Sports Science Monthly – July 2018
Welcome back to another edition of Sports Science Monthly. This month, we take a closer look at monitoring post-match fatigue, the debate on hamstring muscle action, mindfulness, warming up, travel, and more.
As always, the full Sports Science Monthly is available exclusively to HMMR Plus Members. The first topic below is free to everyone, but sign up now to read about all the research. To get an idea of what Sports Science Monthly is all about, the April 2016 edition is available in its entirety for free.
This Month’s Topics
- The effectiveness of post-match fatigue monitoring in team sports
- Mindfulness and sleep in athletes
- Research on hamstring injury prevention and implications for practice
- Warming up after halftime
- Prior ankle injury as a risk factor for future hamstring injury
- The effects of travel and competitors on markers of well-being
- Quick-fire round
The effectiveness of post-match fatigue monitoring in team sports
» Quick summary: Monitoring for post-match fatigue in team sports is an idea with plenty of potential, but that is rife with practical limitations. In a recent paper, a group of leading sports scientists from soccer discuss some of these limitations – including the fact that increased post-match fatigue doesn’t necessarily correlate to decreased performance – in order to give us a better idea of how, and if, we should monitor for fatigue in sport.
I’m often banging on about the need to monitor athletes in order to better understand how they are tolerating loads and recovery; however, a recent paper in Sports Medicine has given me plenty of food for thought. In this article – written by sports science and medicine staff from Paris Saint Germain and Arsenal football clubs and available in full for free – the authors discuss the real world application of these monitoring methods, as well as some contemporary issues regarding their use. I’m a big fan of one of the authors, Martin Buchheit, as he often puts a real-world spin on the theory, which often gets me thinking deeper about certain issues.
The first point that the authors make is that the purpose of post-match fatigue monitoring is to collect measurements on fatigue, and then use this information to better manage player load in the run up to the next match. However, they point out that there appears to be no relationship between post-match fatigue measures and subsequent match performance; i.e., those players who exhibit the highest fatigue scores do not perform worse in the next match. If this is the case, they ask, why collect this data in the first place?
Secondly, they review the literature supporting the use of post-match fatigue monitoring. In general, the research in this area is often not in elite football players, and the data suggests that, in sub-elite footballers, full recovery – in terms of return to baseline measures – tends to occur within 72 hours of a match. However, based on limited research in elite football players, the time course for recovery appears to be shorter in higher standard players, who are often fitter, with a suggested recovery time frame of just 48 hours.
Thirdly, they ask just how practical the collection of post-match fatigue data is. Typically, the day after a match is a recovery day, and so players may not be present at the club in order for the sports science and medicine staff to collect data on recovery at the 24 hour time point. Additionally, for evening games, the 24- and 48 hour post-match measures would need to be collected at 10pm, which is clearly impractical; collection of data at standardized times is important to allow correct interpretation of the data, so it isn’t necessarily a case of just altering the data collection times to fit in. The relevance of the data that is collected is also questioned; during a period of heavy fixture congestion, when fatigue is likely to be highest, the players also have to adequately prepare tactically for the next match; as such, the manager will be demanding their presence on the training pitch, no matter what the fatigue status of any given player.

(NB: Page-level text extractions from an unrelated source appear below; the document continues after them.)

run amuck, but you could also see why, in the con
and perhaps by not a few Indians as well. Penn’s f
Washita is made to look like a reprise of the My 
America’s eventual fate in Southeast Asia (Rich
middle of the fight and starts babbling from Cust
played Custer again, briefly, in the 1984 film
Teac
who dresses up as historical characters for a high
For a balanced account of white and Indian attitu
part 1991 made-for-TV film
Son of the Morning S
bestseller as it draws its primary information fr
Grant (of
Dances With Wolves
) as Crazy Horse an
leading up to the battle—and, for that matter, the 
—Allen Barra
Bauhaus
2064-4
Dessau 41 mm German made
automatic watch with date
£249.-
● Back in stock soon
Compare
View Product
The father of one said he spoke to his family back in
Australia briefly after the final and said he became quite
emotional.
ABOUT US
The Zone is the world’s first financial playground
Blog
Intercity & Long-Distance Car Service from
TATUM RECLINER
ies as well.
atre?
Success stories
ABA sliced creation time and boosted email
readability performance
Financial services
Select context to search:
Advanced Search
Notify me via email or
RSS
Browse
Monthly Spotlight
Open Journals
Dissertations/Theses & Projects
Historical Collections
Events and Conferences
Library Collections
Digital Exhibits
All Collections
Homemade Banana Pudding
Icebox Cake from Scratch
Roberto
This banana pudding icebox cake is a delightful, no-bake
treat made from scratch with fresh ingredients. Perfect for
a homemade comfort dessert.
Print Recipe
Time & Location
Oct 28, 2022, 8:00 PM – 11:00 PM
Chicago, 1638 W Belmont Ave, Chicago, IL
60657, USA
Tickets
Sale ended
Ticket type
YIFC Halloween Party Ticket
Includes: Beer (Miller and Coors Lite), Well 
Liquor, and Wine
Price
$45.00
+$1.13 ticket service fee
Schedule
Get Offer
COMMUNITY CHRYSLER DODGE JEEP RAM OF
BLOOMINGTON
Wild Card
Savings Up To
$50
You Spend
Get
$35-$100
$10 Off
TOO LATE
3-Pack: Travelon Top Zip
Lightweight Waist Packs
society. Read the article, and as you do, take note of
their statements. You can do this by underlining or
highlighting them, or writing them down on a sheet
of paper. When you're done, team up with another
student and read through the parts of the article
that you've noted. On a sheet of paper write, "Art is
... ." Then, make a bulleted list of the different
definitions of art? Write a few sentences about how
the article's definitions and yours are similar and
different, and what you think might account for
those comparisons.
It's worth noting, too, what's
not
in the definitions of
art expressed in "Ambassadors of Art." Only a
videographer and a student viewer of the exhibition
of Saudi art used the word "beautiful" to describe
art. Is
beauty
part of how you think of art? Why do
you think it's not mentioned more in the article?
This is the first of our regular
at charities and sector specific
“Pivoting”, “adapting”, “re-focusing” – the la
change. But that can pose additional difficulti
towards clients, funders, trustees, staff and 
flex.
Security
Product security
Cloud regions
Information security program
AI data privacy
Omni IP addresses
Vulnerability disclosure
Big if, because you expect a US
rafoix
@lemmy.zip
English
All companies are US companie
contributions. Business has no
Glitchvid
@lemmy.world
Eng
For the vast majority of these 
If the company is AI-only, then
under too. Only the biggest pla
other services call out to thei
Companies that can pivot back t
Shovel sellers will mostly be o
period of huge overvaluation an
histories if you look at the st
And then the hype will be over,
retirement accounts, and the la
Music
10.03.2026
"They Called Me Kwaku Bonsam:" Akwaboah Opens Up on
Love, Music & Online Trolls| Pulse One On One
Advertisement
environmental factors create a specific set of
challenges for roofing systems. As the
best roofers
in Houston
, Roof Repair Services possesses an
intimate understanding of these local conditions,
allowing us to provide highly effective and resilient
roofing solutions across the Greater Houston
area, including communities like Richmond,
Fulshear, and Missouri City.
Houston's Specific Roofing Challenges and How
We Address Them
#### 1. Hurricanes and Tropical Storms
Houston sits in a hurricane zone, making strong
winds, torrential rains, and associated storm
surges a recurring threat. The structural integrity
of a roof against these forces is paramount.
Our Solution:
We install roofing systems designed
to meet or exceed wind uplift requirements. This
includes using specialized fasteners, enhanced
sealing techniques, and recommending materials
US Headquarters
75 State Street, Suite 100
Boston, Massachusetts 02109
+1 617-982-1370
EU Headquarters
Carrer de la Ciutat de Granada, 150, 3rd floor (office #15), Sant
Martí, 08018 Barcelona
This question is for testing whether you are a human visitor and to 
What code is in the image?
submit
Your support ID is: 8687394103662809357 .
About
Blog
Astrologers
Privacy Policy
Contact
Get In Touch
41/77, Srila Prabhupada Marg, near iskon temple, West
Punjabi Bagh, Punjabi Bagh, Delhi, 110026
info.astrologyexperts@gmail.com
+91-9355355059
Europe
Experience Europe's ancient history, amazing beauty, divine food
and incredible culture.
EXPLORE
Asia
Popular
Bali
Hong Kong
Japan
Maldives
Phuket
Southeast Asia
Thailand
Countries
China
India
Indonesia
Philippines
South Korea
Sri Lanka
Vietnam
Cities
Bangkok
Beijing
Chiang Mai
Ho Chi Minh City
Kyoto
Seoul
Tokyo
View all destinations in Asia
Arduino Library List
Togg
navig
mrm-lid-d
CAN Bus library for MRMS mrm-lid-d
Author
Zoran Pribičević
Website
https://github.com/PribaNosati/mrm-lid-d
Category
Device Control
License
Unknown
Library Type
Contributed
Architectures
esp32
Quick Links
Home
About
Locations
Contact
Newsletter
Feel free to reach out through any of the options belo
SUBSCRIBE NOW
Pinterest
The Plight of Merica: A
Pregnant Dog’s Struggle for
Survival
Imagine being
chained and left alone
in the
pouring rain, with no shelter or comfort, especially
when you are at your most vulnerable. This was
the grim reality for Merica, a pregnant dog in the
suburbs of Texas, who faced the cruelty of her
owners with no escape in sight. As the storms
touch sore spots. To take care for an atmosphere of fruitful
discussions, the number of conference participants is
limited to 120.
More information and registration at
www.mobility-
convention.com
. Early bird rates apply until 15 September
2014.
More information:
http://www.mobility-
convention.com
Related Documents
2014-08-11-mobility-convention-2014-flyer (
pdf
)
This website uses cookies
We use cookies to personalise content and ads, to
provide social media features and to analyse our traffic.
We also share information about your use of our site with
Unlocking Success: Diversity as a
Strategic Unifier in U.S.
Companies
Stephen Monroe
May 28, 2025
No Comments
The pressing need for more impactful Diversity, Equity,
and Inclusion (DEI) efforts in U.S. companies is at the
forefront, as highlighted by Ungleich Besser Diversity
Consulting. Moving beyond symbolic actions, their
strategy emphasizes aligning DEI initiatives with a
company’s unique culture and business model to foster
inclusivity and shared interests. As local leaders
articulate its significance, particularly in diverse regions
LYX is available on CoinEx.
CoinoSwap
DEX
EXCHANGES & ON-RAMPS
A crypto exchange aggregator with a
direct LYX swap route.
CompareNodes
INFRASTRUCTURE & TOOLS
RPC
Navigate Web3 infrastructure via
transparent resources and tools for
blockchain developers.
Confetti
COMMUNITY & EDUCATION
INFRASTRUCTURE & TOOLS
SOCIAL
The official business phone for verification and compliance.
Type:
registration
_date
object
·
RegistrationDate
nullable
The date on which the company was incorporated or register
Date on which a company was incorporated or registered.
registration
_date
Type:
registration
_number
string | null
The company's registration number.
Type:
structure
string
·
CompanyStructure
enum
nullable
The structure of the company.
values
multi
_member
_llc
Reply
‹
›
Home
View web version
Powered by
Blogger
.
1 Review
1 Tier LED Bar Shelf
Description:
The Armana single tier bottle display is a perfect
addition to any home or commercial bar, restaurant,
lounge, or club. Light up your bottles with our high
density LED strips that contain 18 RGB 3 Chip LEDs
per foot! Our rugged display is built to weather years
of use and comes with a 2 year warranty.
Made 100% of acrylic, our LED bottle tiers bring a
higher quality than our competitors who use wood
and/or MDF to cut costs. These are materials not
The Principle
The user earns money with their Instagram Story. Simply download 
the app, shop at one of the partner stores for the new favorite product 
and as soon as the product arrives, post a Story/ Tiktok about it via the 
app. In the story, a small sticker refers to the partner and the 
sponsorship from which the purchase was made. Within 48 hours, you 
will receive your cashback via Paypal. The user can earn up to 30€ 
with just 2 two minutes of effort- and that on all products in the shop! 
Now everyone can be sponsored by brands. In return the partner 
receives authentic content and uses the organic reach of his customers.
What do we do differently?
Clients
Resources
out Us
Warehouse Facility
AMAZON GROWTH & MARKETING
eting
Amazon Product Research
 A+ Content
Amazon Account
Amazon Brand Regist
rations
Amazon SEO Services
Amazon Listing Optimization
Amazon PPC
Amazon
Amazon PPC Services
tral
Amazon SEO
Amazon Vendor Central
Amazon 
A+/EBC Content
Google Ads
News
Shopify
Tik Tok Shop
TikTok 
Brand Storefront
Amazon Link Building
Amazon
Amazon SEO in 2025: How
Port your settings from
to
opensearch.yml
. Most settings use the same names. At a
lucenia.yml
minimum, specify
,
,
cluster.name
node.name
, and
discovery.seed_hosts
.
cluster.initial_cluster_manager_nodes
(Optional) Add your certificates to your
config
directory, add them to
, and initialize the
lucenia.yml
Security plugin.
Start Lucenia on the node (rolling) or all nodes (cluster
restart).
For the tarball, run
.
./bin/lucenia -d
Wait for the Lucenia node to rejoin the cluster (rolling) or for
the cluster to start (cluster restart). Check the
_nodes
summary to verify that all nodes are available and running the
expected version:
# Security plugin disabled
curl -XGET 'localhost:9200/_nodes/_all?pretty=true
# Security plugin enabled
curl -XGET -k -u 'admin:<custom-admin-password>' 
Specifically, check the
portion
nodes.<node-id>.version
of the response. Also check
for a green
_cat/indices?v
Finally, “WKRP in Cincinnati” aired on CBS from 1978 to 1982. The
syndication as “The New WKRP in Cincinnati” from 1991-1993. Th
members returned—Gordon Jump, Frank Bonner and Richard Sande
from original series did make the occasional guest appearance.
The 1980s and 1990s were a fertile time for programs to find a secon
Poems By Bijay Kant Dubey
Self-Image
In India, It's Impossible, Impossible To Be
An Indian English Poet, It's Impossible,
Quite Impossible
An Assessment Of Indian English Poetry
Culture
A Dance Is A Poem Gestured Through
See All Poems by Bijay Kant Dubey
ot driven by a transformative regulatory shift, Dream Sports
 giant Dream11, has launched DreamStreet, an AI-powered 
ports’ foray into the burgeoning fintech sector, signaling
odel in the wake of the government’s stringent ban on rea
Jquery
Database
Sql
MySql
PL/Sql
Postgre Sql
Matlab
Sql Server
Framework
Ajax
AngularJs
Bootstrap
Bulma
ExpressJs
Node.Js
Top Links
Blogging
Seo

Fourth, what data are you actually going to collect? As the authors point out, and as my limited experience supports, players tend to be reluctant to undergo blood or saliva tests, meaning that the sports science team are often limited to subjective markers, or performance on physical tests. The concept of subjecting players to a physical test to determine fatigue status is, however, questionable, given that such a test would likely invoke further fatigue, and hence be counter-productive.
So what are the alternatives? The authors point to the need for future research supporting the use of “convenience data”, such as within-training heart rate or running metrics (most players train with either a heart rate monitor or GPS unit, or even both), which would allow for the development of a robust data set over time, from which individual deviations from a normal range could be detected – but even then, what would you do with such data?
So what does this mean for you? Hopefully, it’s encouraged you to critically assess what you measure within your training – not just with regards to fatigue management, but also performance. Are you collecting data that matters – i.e., can you make interventions based on it, and is it reliable for the group of athletes you’re working with? Such considerations are important from an efficiency stand point, and, if your athletes understand why and how you use the data you collect, could ensure a greater buy-in on their part.